I get why a site owner doesn't want whatever they consider to be spam on their site. The question is why Google even cares about "spammy" links when there's a nofollow instruction attached to it? If I run a major ad campaign through any ad network, I can have millions of "links" showing up to my website in short order but apparently this isn't spam because I paid for the privilege of achieving this. If I go this route, I'm a potential customer in Google's eyes. But if I use a similar technique by manually placing my permanent links on websites that allow me to do so and which by definition only work to drive traffic if a viewer manually clicks on the link (which is different that getting a benefit of more traffic through a page rank boost in the SERPS), I will be penalized for using the technique. Business is about attracting customers, will Google start penalizing me if I decide to put up a sign in my front yard and all my friends also put up a sign in their front yards advertising my site? It's an absurd notion but where is the line going to be tomorrow? If we get to a situation where the only way to get someone to your site is to purchase an ad campaign, what does that say about corporate control of the Internet?

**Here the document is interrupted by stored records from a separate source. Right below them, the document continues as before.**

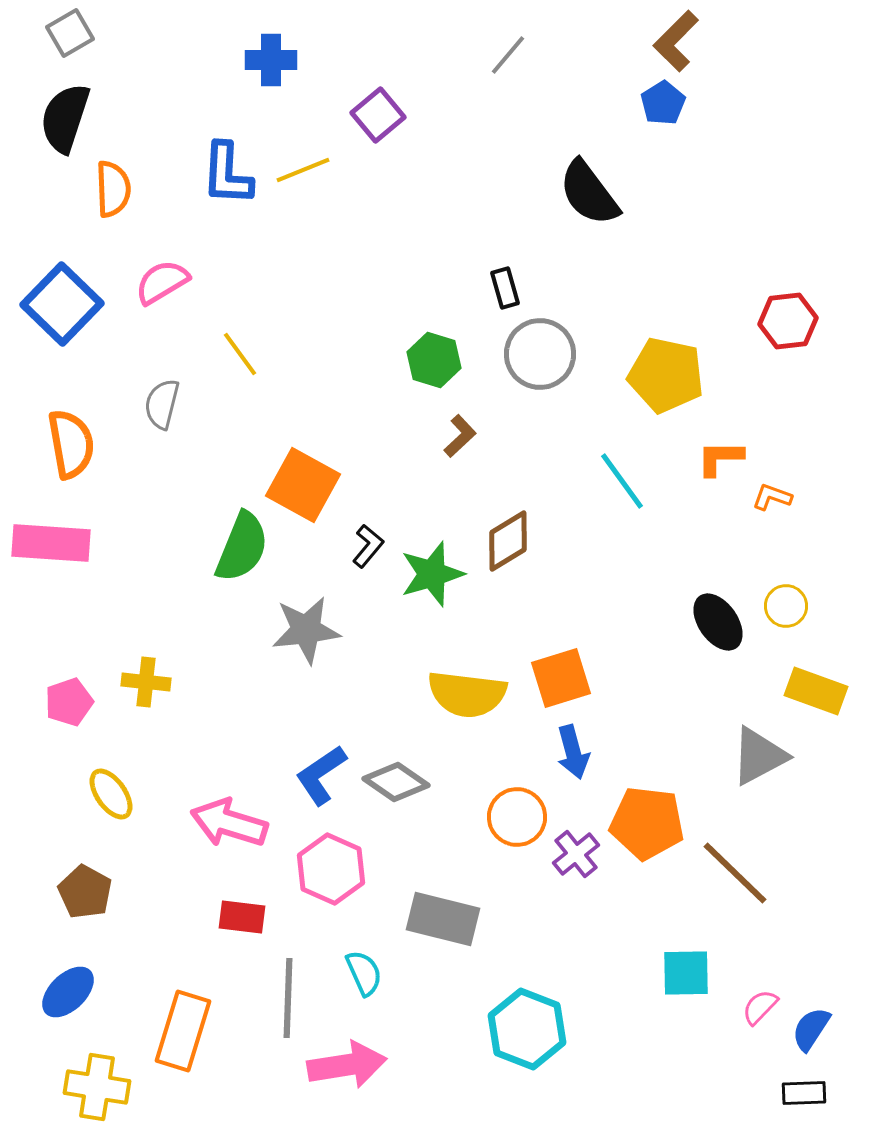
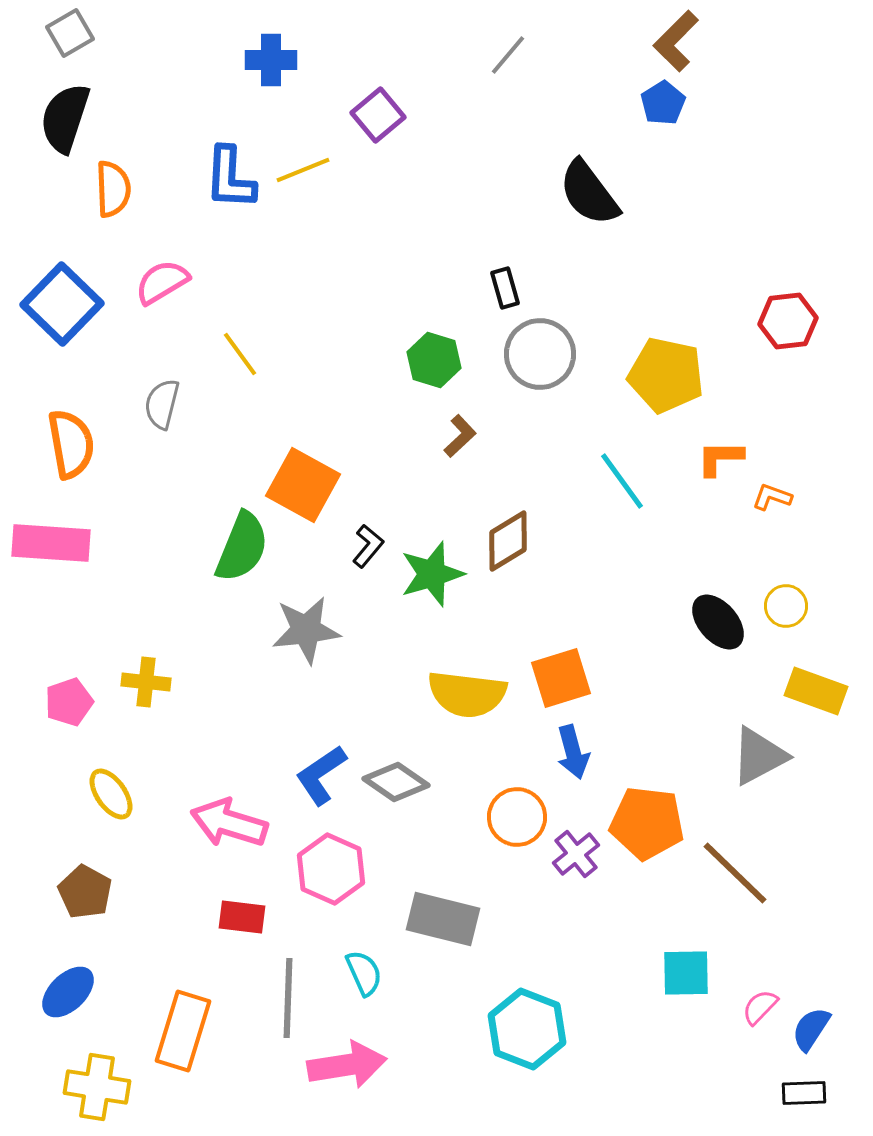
blue L-shape at (227, 174): moved 3 px right, 4 px down
black ellipse at (718, 622): rotated 6 degrees counterclockwise
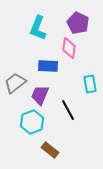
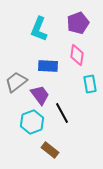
purple pentagon: rotated 25 degrees clockwise
cyan L-shape: moved 1 px right, 1 px down
pink diamond: moved 8 px right, 7 px down
gray trapezoid: moved 1 px right, 1 px up
purple trapezoid: rotated 120 degrees clockwise
black line: moved 6 px left, 3 px down
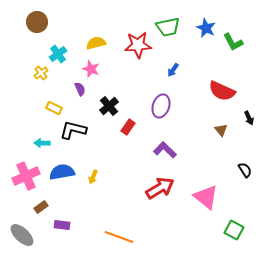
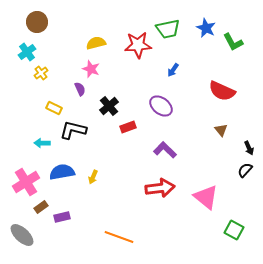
green trapezoid: moved 2 px down
cyan cross: moved 31 px left, 2 px up
purple ellipse: rotated 70 degrees counterclockwise
black arrow: moved 30 px down
red rectangle: rotated 35 degrees clockwise
black semicircle: rotated 105 degrees counterclockwise
pink cross: moved 6 px down; rotated 8 degrees counterclockwise
red arrow: rotated 24 degrees clockwise
purple rectangle: moved 8 px up; rotated 21 degrees counterclockwise
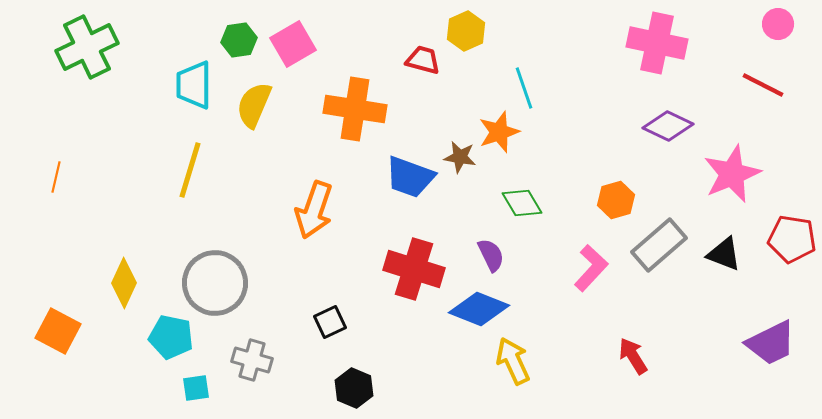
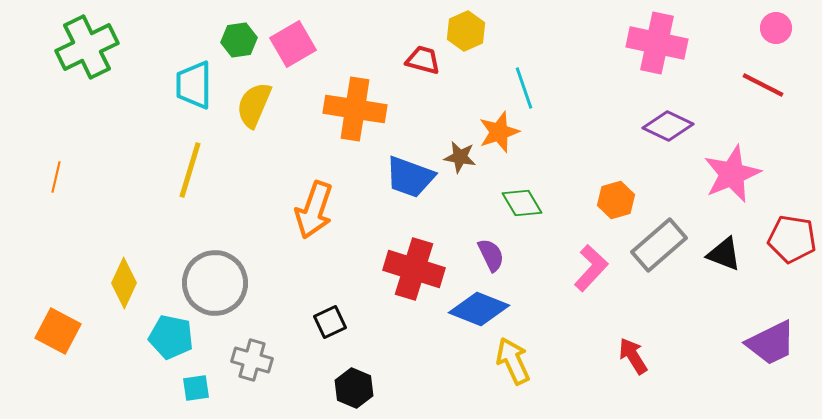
pink circle: moved 2 px left, 4 px down
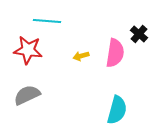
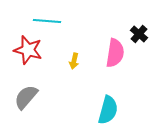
red star: rotated 8 degrees clockwise
yellow arrow: moved 7 px left, 5 px down; rotated 63 degrees counterclockwise
gray semicircle: moved 1 px left, 2 px down; rotated 24 degrees counterclockwise
cyan semicircle: moved 9 px left
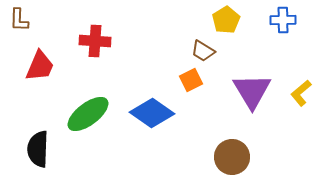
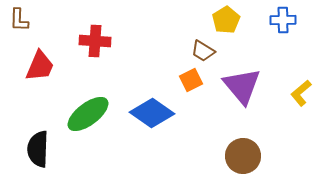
purple triangle: moved 10 px left, 5 px up; rotated 9 degrees counterclockwise
brown circle: moved 11 px right, 1 px up
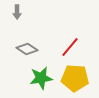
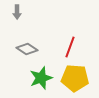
red line: rotated 20 degrees counterclockwise
green star: rotated 10 degrees counterclockwise
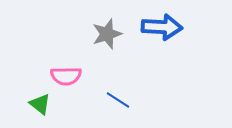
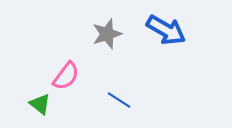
blue arrow: moved 4 px right, 3 px down; rotated 27 degrees clockwise
pink semicircle: rotated 52 degrees counterclockwise
blue line: moved 1 px right
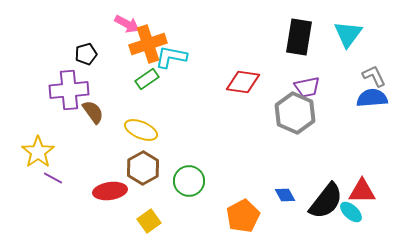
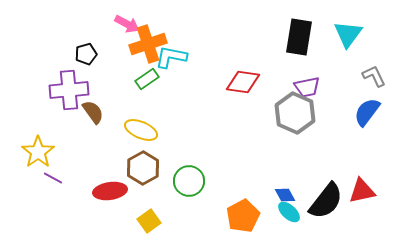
blue semicircle: moved 5 px left, 14 px down; rotated 48 degrees counterclockwise
red triangle: rotated 12 degrees counterclockwise
cyan ellipse: moved 62 px left
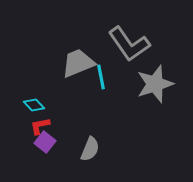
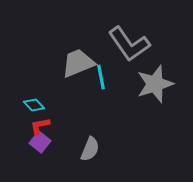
purple square: moved 5 px left
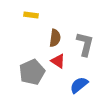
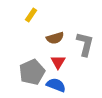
yellow rectangle: rotated 64 degrees counterclockwise
brown semicircle: rotated 66 degrees clockwise
red triangle: moved 1 px down; rotated 28 degrees clockwise
blue semicircle: moved 23 px left; rotated 60 degrees clockwise
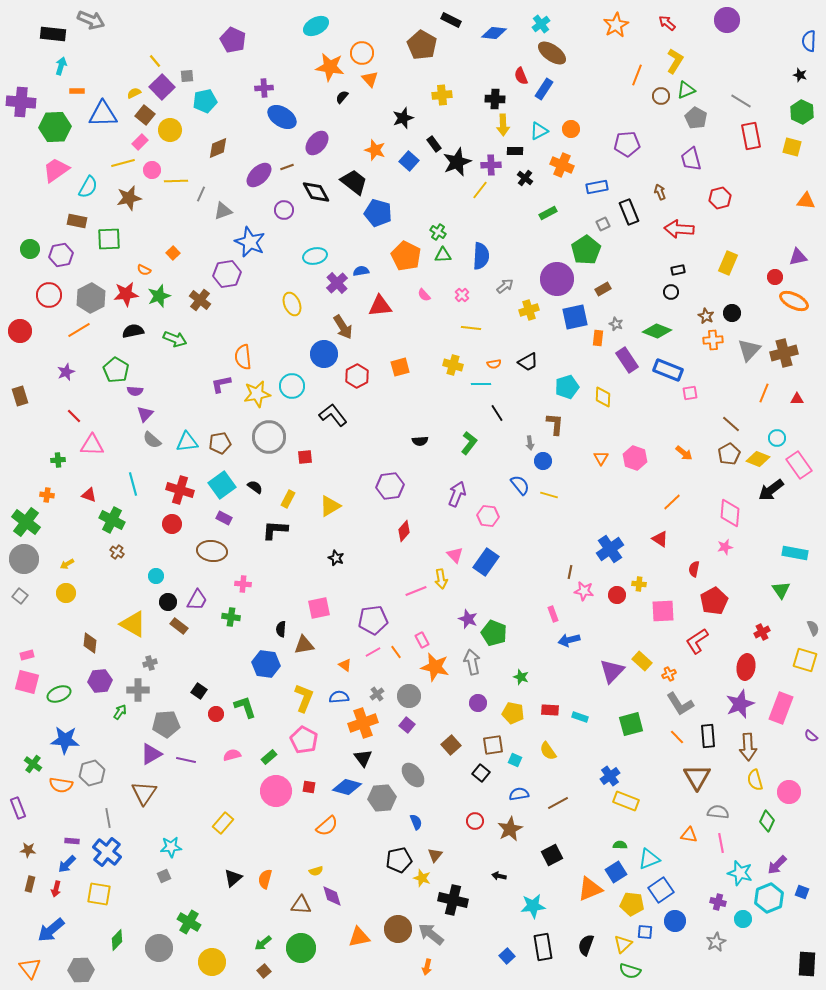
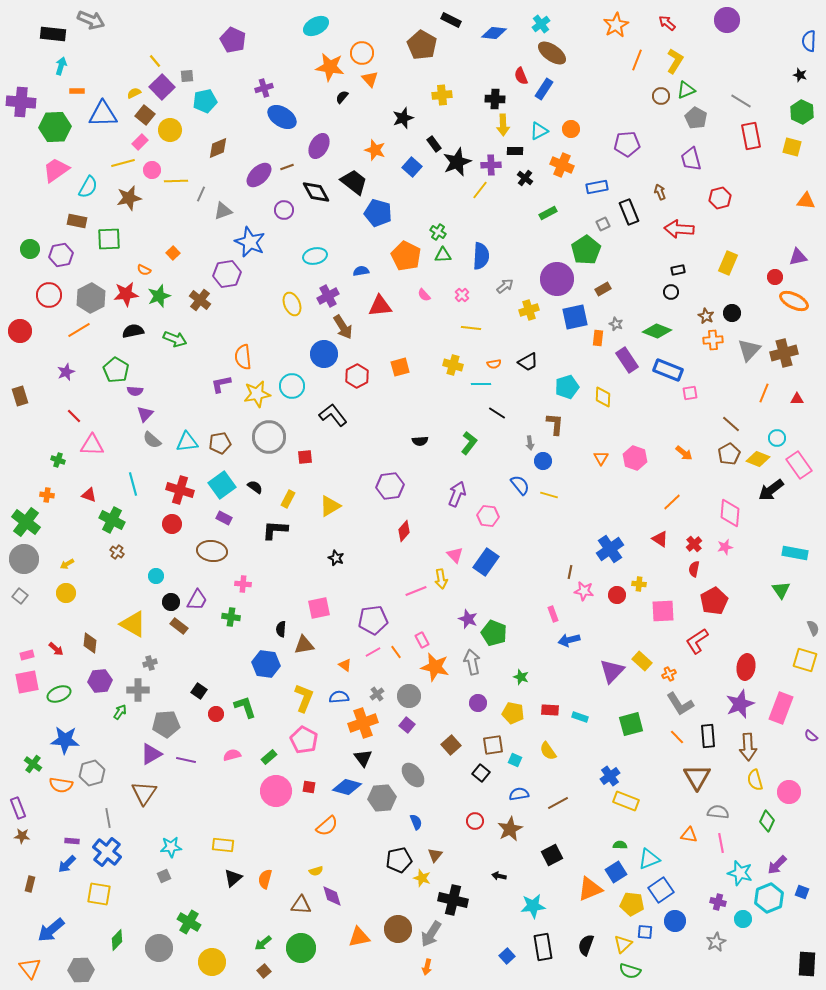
orange line at (637, 75): moved 15 px up
purple cross at (264, 88): rotated 12 degrees counterclockwise
purple ellipse at (317, 143): moved 2 px right, 3 px down; rotated 10 degrees counterclockwise
blue square at (409, 161): moved 3 px right, 6 px down
purple cross at (337, 283): moved 9 px left, 13 px down; rotated 15 degrees clockwise
black line at (497, 413): rotated 24 degrees counterclockwise
green cross at (58, 460): rotated 24 degrees clockwise
black circle at (168, 602): moved 3 px right
red cross at (762, 632): moved 68 px left, 88 px up; rotated 14 degrees counterclockwise
pink square at (27, 682): rotated 25 degrees counterclockwise
yellow rectangle at (223, 823): moved 22 px down; rotated 55 degrees clockwise
brown star at (28, 850): moved 6 px left, 14 px up
red arrow at (56, 889): moved 240 px up; rotated 63 degrees counterclockwise
gray arrow at (431, 934): rotated 96 degrees counterclockwise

It says they've won and yes, that was a rhetorical question I just answered.
Added: So does spam mean "spaming the index" or does it mean unauthorized advertising techniques as defined by the corporations in control of the game?
| 8:18 pm on Nov 16, 2013 (gmt 0)|
P.s. I've never advertised a site using a comment in a blog (ever) so why I'm I defending the practice. Well, I don't condone the practice of attempting to manipulate the SERPs this way but that's different than trying to get the word out about a website by going door to door and leaving flyers in hotel lobbies, or handing out business cards or posting a reference on a site that invited me to spread my message in the first place.
With the ability to nofollow my links the site owner is instructing the SE's that they don't endorse the link and this alone should be enough to keep the link from factoring into the SE's ranking algorithm. Fine. I accept the fact that when I hand someone a business card that it may wind up in the trash but I still do it. From the perspective of the person accepting the card or the site owner accepting my comment, this is a legitimate method of marketing. Google has it's own advertising platform to keep filled with ads so it's a natural reaction to go after the competition. What could be more competitive to a paid advertising network that a free one? The rhetorical questions just keep jumping out at me.
| 10:16 pm on Nov 16, 2013 (gmt 0)|
|With the ability to nofollow my links the site owner is instructing the SE's that they don't endorse the link and this alone should be enough to keep the link from factoring into the SE's ranking algorithm. |
Not necessarily. There's more to a search algorithm than link popularity or PageRank.